When do drivers have to stop for tire checks?
When do drivers have to stop to check their loads?
The federal safety regulations require drivers to periodically check their cargo and securement devices to ensure that the cargo is properly secured, and make adjustments as necessary. Drivers are required to check their loads:
- Before the trip starts,
- Within the first 50 miles after beginning the trip, and
- Whenever the driver makes a change of duty status or after the vehicle has been driven for 3 hours or 150 miles, whichever occurs first.
Is a pre-trip inspection required?
The federal safety regulations require the driver to be “satisfied” that basic parts and accessories are available and "in good working order" prior to driving the vehicle. Although not required to be in writing, this pre-driving determination must include specific parts and accessories. The driver must also ensure that all cargo and vehicle components are properly distributed and/or secured. Finally, when available, the driver must review the last driver’s vehicle inspection report (DVIR) and sign it if defects or deficiencies were reported.
What is a roadside inspection?
Roadside inspections are conducted at weigh stations, portable scales, and a variety of other roadside locations, using the Commercial Motor Vehicle Safety Alliance (CVSA) inspection standards and referencing the FMCSRs to verify the current safety condition of vehicles and drivers.
What must a driver do with a roadside inspection report?
When a driver receives an inspection report from the state or FMCSA official at a roadside inspection, the driver must deliver the report to the motor carrier upon arrival at the next terminal or facility. If the driver is not scheduled to arrive at a terminal or facility within 24 hours, he/she must immediately mail the report to the carrier.
What must a motor carrier do with a roadside inspection report?
After receiving a roadside inspection report from a driver, the motor carrier must correct all noted defects, must certify on the form that violations have been corrected, and must mail the completed form to the address shown. This must be done within 15 days following the date of the inspection.
How long do carriers need to keep a roadside inspection report?
Motor carriers must retain a copy of each completed roadside inspection form for 12 months, either at the principal place of business or where the vehicle is housed.

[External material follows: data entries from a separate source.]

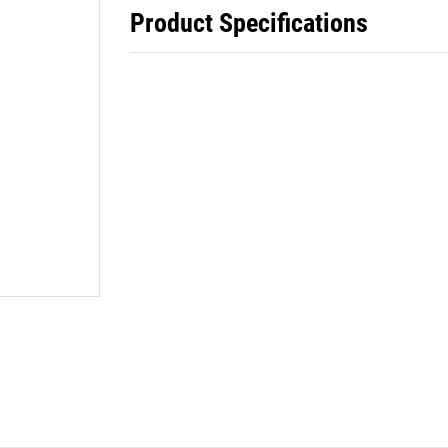
Product Specifications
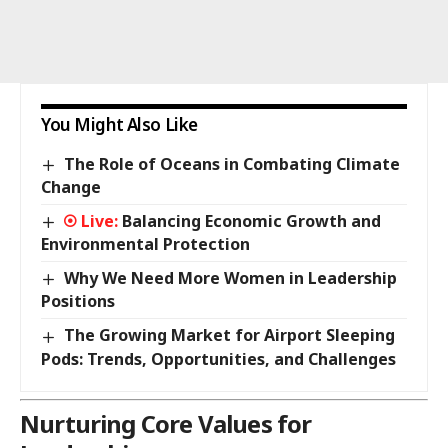
You Might Also Like
The Role of Oceans in Combating Climate
Change
Balancing Economic Growth and
Environmental Protection
Why We Need More Women in Leadership
Positions
The Growing Market for Airport Sleeping
Pods: Trends, Opportunities, and Challenges
Nurturing Core Values for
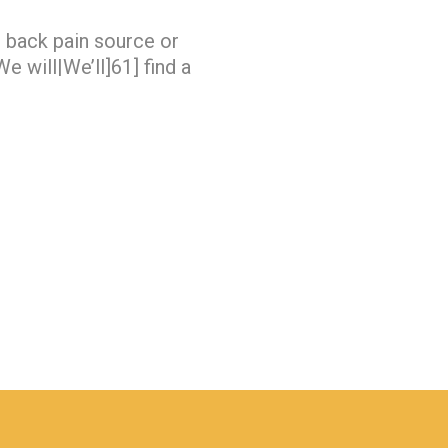
e back pain source or
e will|We’ll]61] find a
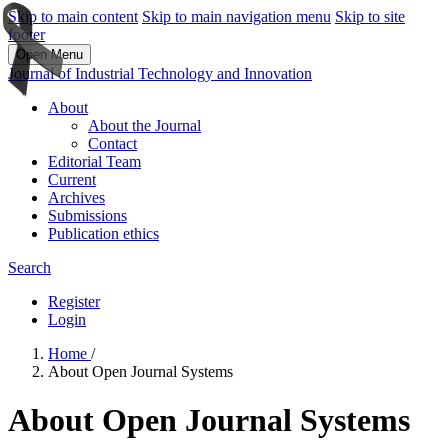
Skip to main content
Skip to main navigation menu
Skip to site
footer
Open Menu
Journal of Industrial Technology and Innovation
About
About the Journal
Contact
Editorial Team
Current
Archives
Submissions
Publication ethics
Search
Register
Login
Home
/
About Open Journal Systems
About Open Journal Systems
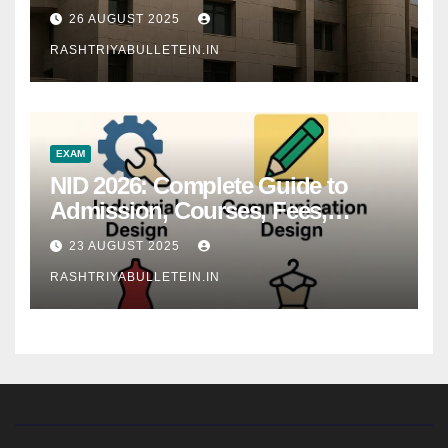
26 AUGUST 2025
RASHTRIYABULLETEIN.IN
EXAM
NID 2026: Complete Guide to
Admission, Courses, Fees,
Syllabus, Exam Pattern & Career
23 AUGUST 2025
Scope
RASHTRIYABULLETEIN.IN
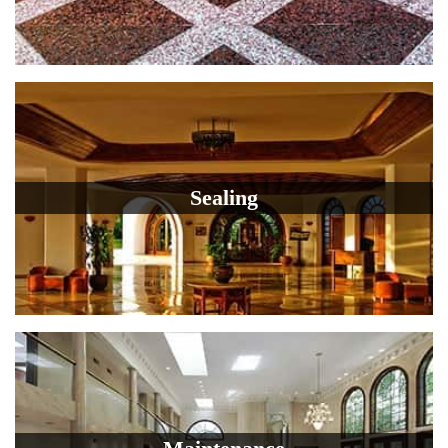
Sealing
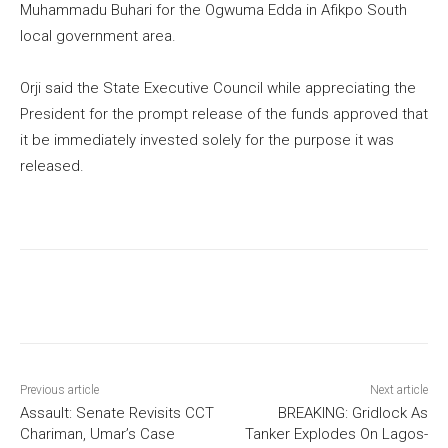
Muhammadu Buhari for the Ogwuma Edda in Afikpo South
local government area.
Orji said the State Executive Council while appreciating the
President for the prompt release of the funds approved that
it be immediately invested solely for the purpose it was
released.
Previous article
Next article
Assault: Senate Revisits CCT
BREAKING: Gridlock As
Chariman, Umar’s Case
Tanker Explodes On Lagos-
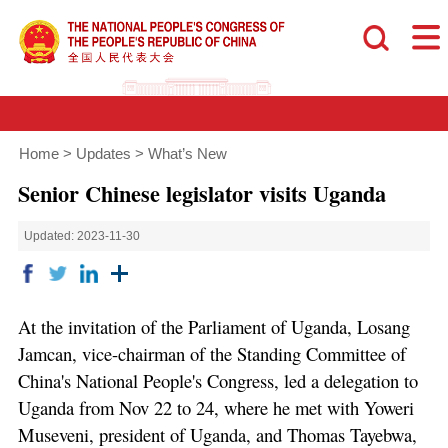
Home
>
Updates
>
What’s New
Senior Chinese legislator visits Uganda
Updated: 2023-11-30
At the invitation of the Parliament of Uganda, Losang
Jamcan, vice-chairman of the Standing Committee of
China's National People's Congress, led a delegation to
Uganda from Nov 22 to 24, where he met with Yoweri
Museveni, president of Uganda, and Thomas Tayebwa,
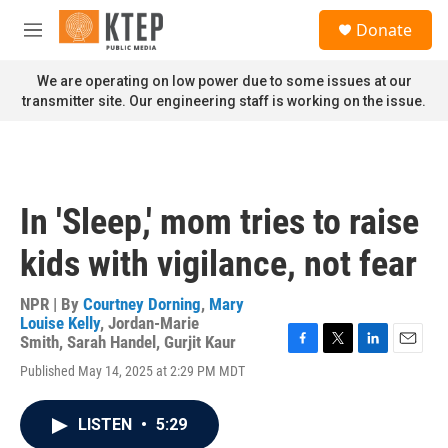
Skip to main content
S
Donate
e
M
a
e
r
n
We are operating on low power due to some issues at our
c
u
transmitter site. Our engineering staff is working on the issue.
h
u
e
r
y
In 'Sleep,' mom tries to raise
kids with vigilance, not fear
NPR | By
Courtney Dorning
,
Mary
Louise Kelly
,
Jordan-Marie
Smith
,
Sarah Handel
,
Gurjit Kaur
F
T
L
E
Published May 14, 2025 at 2:29 PM MDT
a
w
i
m
c
i
n
a
e
t
k
i
LISTEN
•
5:29
b
t
e
l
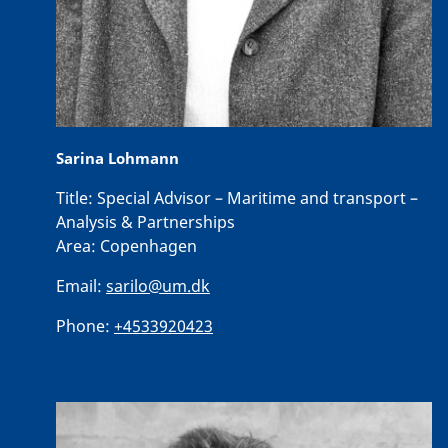
Sarina Lohmann
Title:
Special Advisor – Maritime and transport –
Analysis & Partnerships
Area:
Copenhagen
Email:
sarilo@um.dk
Phone:
+4533920423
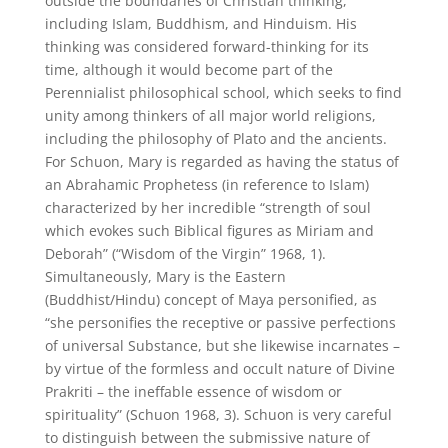
outside the boundaries of Christian thinking,
including Islam, Buddhism, and Hinduism. His
thinking was considered forward-thinking for its
time, although it would become part of the
Perennialist philosophical school, which seeks to find
unity among thinkers of all major world religions,
including the philosophy of Plato and the ancients.
For Schuon, Mary is regarded as having the status of
an Abrahamic Prophetess (in reference to Islam)
characterized by her incredible “strength of soul
which evokes such Biblical figures as Miriam and
Deborah” (“Wisdom of the Virgin” 1968, 1).
Simultaneously, Mary is the Eastern
(Buddhist/Hindu) concept of Maya personified, as
“she personifies the receptive or passive perfections
of universal Substance, but she likewise incarnates –
by virtue of the formless and occult nature of Divine
Prakriti – the ineffable essence of wisdom or
spirituality” (Schuon 1968, 3). Schuon is very careful
to distinguish between the submissive nature of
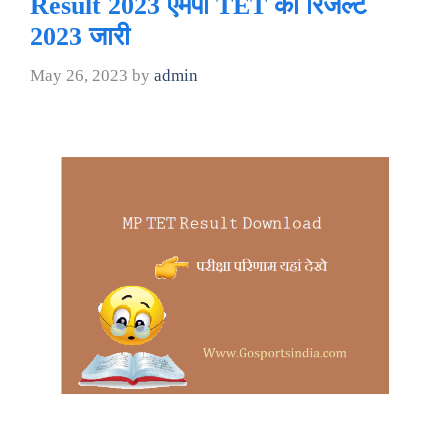
Result 2023 एमपी TET का रिजल्ट
2023 जारी
May 26, 2023
by
admin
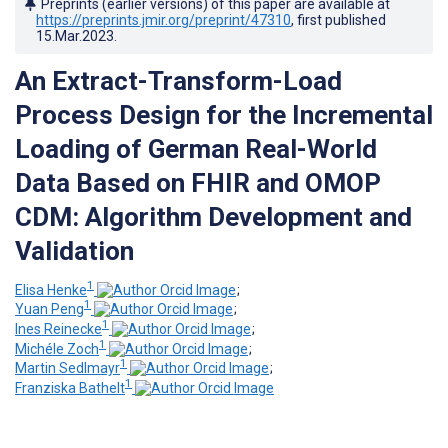
Preprints (earlier versions) of this paper are available at
https://preprints.jmir.org/preprint/47310
, first published
15.Mar.2023
.
An Extract-Transform-Load
Process Design for the Incremental
Loading of German Real-World
Data Based on FHIR and OMOP
CDM: Algorithm Development and
Validation
1
Elisa Henke
;
1
Yuan Peng
;
1
Ines Reinecke
;
1
Michéle Zoch
;
1
Martin Sedlmayr
;
1
Franziska Bathelt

How must a carrier document an annual (periodic) self-inspection?
The qualified inspector performing an inspection must prepare a report which identifies:
- The name of the individual performing the inspection,
- The motor carrier operating the vehicle,
- The date of the inspection,
- The vehicle inspected, and
- The components inspected.
A statement certifying the accuracy and completeness of the inspection must be included.
How can a carrier meet the annual inspection requirements?
Federal safety regulations require that commercial motor vehicles operating in interstate or foreign commerce must pass an inspection at least annually. The inspection requirements may be met through periodic inspection programs administered by the states, by a self–inspection, or an inspection performed by a commercial garage or similar commercial business so long as the inspection complies with federal standards or compatible state standards.
Who is qualified to conduct a self-inspection for an annual inspection?
A motor carrier self–inspection must be undertaken by a qualified inspector, whether the inspector works directly for the carrier or a third party, such as a truck stop, repair shop, or an inspection business. The inspector qualification requirements can be found in §396.19. Evidence of the inspector's qualifications must be documented.
How long do I need to keep annual inspection forms?
An annual inspection report must be retained for 14 months.
Who is qualified to work on brakes?
A “brake inspector” is defined as an employee of a motor carrier responsible for ensuring that inspections, maintenance, repairs, or service to brakes meet applicable safety standards. Even though the regulations do not apply to those not employed by the carrier, the carrier is responsible for assigning only qualified people to inspect, maintain, repair, and service brakes.
The qualification requirements can be met in such ways as completing an officially approved apprenticeship or training program, or through relevant training and/or experience totaling at least one year.
CDL drivers who are licensed to operate commercial vehicles equipped with air brakes are only qualified to inspect air brakes — they are not qualified to perform brake adjustments or other brake-related tasks without having the training or experience required of a brake inspector.
What kind of lighting devices should a CMV have?
The kind of lighting devices and reflectors vary according to vehicle type. Sec. 393.11 contains a table listing the required color, position, and required lighting devices, followed immediately by detailed diagrams illustrating the locations of the lighting devices and reflectors by type and size of vehicle.